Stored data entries
•••••
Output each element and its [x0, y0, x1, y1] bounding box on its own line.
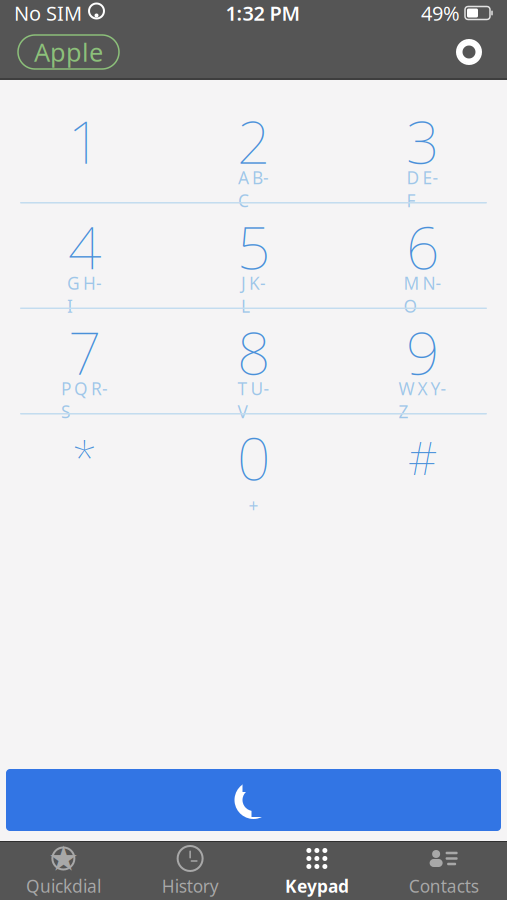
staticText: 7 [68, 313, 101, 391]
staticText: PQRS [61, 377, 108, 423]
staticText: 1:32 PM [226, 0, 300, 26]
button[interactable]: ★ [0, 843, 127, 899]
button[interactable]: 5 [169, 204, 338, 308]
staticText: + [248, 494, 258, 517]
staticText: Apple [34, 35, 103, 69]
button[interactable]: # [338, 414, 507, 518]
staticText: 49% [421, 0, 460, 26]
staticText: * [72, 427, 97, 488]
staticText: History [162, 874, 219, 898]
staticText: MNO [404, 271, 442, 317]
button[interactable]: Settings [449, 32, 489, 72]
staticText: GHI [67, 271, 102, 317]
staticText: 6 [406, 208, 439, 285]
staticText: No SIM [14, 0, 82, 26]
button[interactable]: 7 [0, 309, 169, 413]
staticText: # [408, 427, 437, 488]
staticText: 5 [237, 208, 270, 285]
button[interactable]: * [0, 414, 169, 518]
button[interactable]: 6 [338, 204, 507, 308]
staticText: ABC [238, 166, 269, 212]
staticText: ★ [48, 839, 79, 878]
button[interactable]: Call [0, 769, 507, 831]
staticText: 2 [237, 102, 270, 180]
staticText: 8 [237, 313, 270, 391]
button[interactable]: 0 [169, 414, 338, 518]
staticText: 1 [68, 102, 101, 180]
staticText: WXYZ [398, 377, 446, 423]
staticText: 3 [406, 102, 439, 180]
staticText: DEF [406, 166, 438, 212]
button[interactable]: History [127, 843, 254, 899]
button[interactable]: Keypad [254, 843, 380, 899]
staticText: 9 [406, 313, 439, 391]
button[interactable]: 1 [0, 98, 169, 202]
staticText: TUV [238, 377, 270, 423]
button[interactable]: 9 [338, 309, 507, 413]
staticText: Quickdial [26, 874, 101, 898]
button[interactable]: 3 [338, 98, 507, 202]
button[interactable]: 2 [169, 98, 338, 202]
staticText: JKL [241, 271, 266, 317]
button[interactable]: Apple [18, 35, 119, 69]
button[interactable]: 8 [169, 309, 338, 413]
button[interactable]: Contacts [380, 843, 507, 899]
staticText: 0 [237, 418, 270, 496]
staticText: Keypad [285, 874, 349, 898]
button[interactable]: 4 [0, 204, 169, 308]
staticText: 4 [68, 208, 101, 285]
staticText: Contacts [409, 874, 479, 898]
•••••
Using the records above, pull out each line where the word "Keypad" occurs.

button[interactable]: Keypad [254, 843, 380, 899]
staticText: Keypad [285, 874, 349, 898]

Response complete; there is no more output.